By Hannah Johnson
Here’s a quick look at a few of this week’s new and big stories from the world of publishing and media. Happy Friday!
End of the Line for Google Books Lawsuit? (Inside Higher Ed)
Copyright experts say U.S. Supreme Court is unlikely to take up the Authors Guild’s case against Google, a decision that likely would end more than a decade of litigation.
Disappearance of 5 Tied to Publisher Prompts Broader Worries in Hong Kong (NY Times)
Five booksellers in Hong Kong mysteriously vanished, and many fear that the Chinese government is behind the disappearances.

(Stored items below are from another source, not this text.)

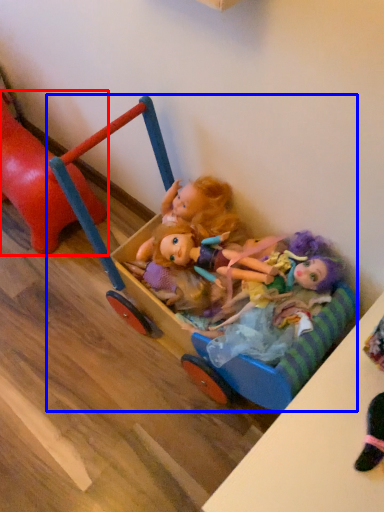 Question: Which object is closer to the camera taking this photo, toy (highlighted by a red box) or toy (highlighted by a blue box)?

Choices:
 (A) toy
 (B) toy

Answer: (B) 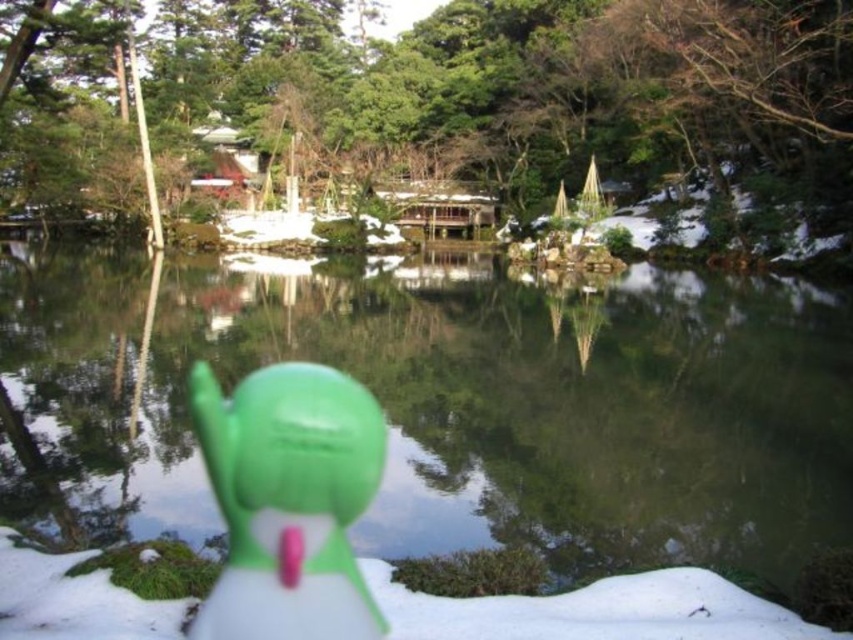 You are a photographer planning to take a photo of the clear glass water at center and the green matte tree at upper center. Given that your camera can only focus on objects within a 100 feet range, will both objects be in focus?

The clear glass water at center and green matte tree at upper center are 117.27 feet apart, which exceeds the camera focus range of 100 feet. Therefore, both objects cannot be in focus simultaneously.

You are a photographer trying to capture the green toy duck in the foreground. You notice a point marked at coordinates (439,100). What object is located at that point?

The point at coordinates (439,100) indicates the green matte tree at upper center. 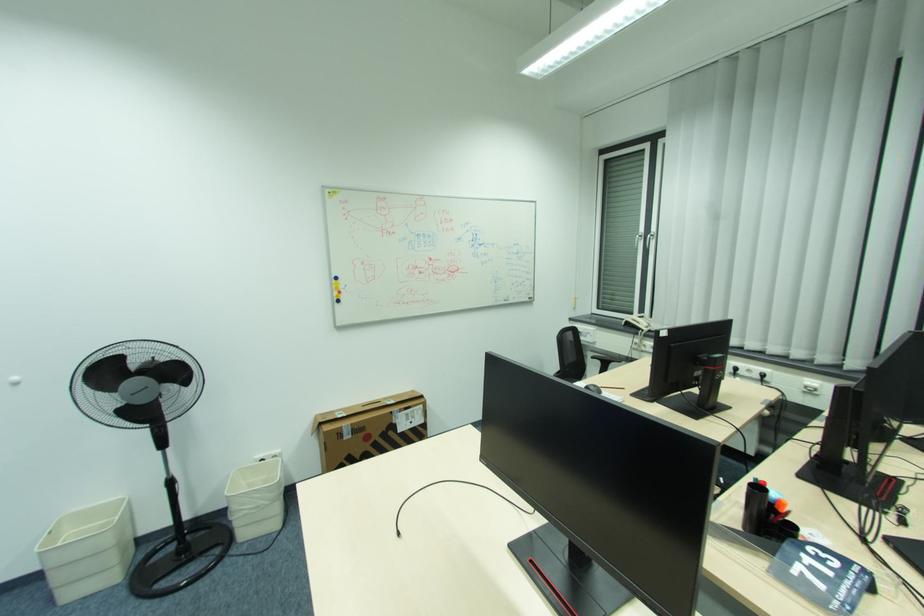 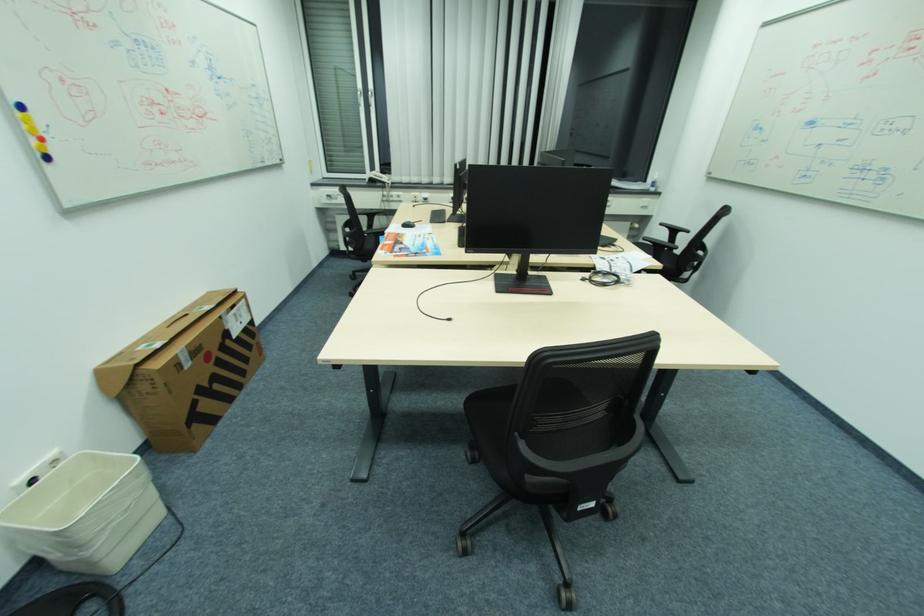 Find the pixel in the second image that matches (638,314) in the first image.

(370, 174)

PRH Sells Author Solutions (PW)
Penguin Random House has sold its Author Solutions division to an affiliate of the Najafi Companies, a private investment firm that at one point owned Bookspan.
Libraries Lend More Ebooks & Audiobooks in 2015 (DBW)

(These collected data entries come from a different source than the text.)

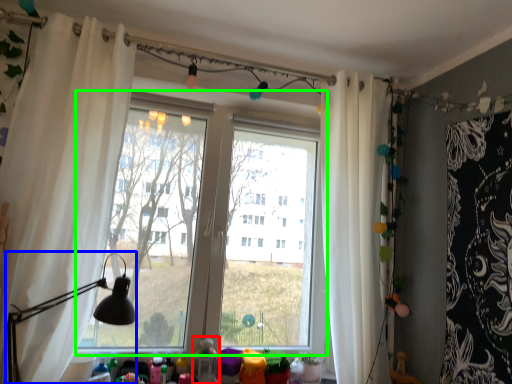 Question: Based on their relative distances, which object is nearer to toy (highlighted by a red box)? Choose from table lamp (highlighted by a blue box) and window (highlighted by a green box).

Choices:
 (A) table lamp
 (B) window

Answer: (A) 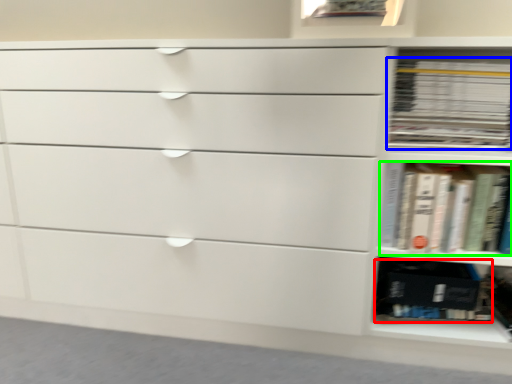 Question: Estimate the real-world distances between objects in this image. Which object is farther from paperback book (highlighted by a red box), book (highlighted by a blue box) or book (highlighted by a green box)?

Choices:
 (A) book
 (B) book

Answer: (A) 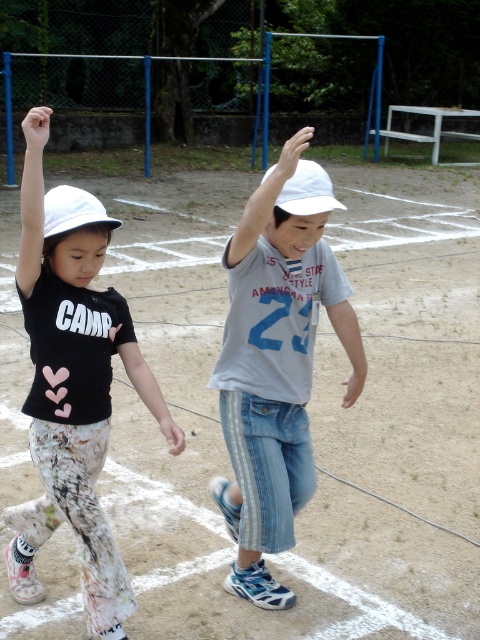 You are a photographer taking a picture of the two children. You notice the white matte baseball hat at upper center and the pink matte hand at center. Which object is positioned closer to you?

The white matte baseball hat at upper center is closer to the viewer than the pink matte hand at center.

You are a photographer trying to capture both the white matte baseball hat at upper center and the pink matte hand at center in a single frame. Based on their positions and sizes, which object should you focus on first to ensure both are in the frame?

The white matte baseball hat at upper center might be wider than the pink matte hand at center, so focusing on the hat first ensures that the wider object is centered, allowing the hand to fit into the frame as well. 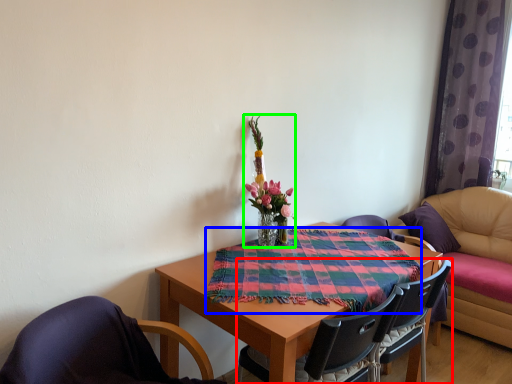 Question: Which is farther away from chair (highlighted by a red box)? cloth (highlighted by a blue box) or floral arrangement (highlighted by a green box)?

Choices:
 (A) cloth
 (B) floral arrangement

Answer: (B) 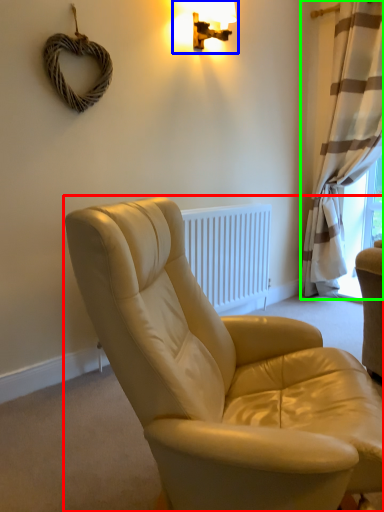 Question: Estimate the real-world distances between objects in this image. Which object is farther from studio couch (highlighted by a red box), lamp (highlighted by a blue box) or curtain (highlighted by a green box)?

Choices:
 (A) lamp
 (B) curtain

Answer: (B) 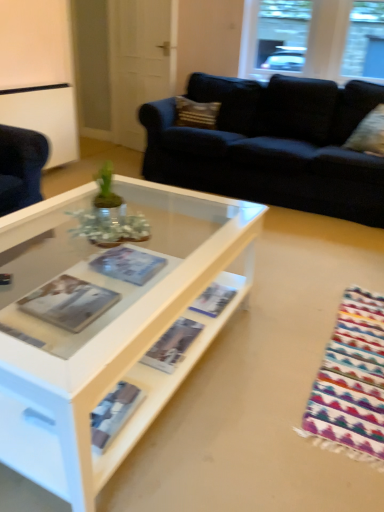 Question: Is matte paper magazine at center, the 3th magazine when ordered from right to left, taller or shorter than textured beige pillow at upper center, arranged as the second pillow when viewed from the front?

Choices:
 (A) tall
 (B) short

Answer: (B)

Question: From the image's perspective, is matte paper magazine at center, arranged as the 1th magazine when viewed from the left, above or below textured beige pillow at upper center, the first pillow positioned from the left?

Choices:
 (A) above
 (B) below

Answer: (B)

Question: Which is nearer to the velvet beige pillow at upper right, the 2th pillow viewed from the left?

Choices:
 (A) matte paper magazine at center, the 3th magazine when ordered from right to left
 (B) clear glass window at upper center
 (C) white glossy coffee table at center
 (D) matte paper magazine at center, which is the 3th magazine from left to right
 (E) matte paper magazine at center, the second magazine positioned from the right

Answer: (B)

Question: Which of these objects is positioned closest to the textured beige pillow at upper center, the first pillow positioned from the left?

Overdrive, the leading supplier of digital content to libraries and schools, reported that, in 2015, American readers borrowed more than 169 million ebooks.
Microsoft’s View of the Future of Edtech (PP)
David Langridge, Microsoft’s Worldwide Education Senior Partner Development Director, discusses the future of edtech.
The Evolution of Ebook Subscriptions in 2015 (Book Business Magazine)
The many and varied developments in ebook subscription in 2015 indicate that this market is still evolving and will continue to take shape in the coming years.
Fiction and Nonfiction Highlights for 2016 (Guardian)
The Guardian offers lists of the big books, fiction and nonfiction, that will be coming out in 2016.
International Bestsellers, December 2015 (Publishing Trends)
See December 2015’s best-selling books in Canada, France, Germany, Hungary, Italy and Spain.
What Amazon Prime Is Like Around the World (Fast Company)
Amazon offers its Prime service in nine countries. Here’s how this service differs in each market.
Twitter Introduces New “Conversational” Ads (Engadget)
This new ad format will include “call to action buttons with customizable hashtags that encourage consumer engagement.”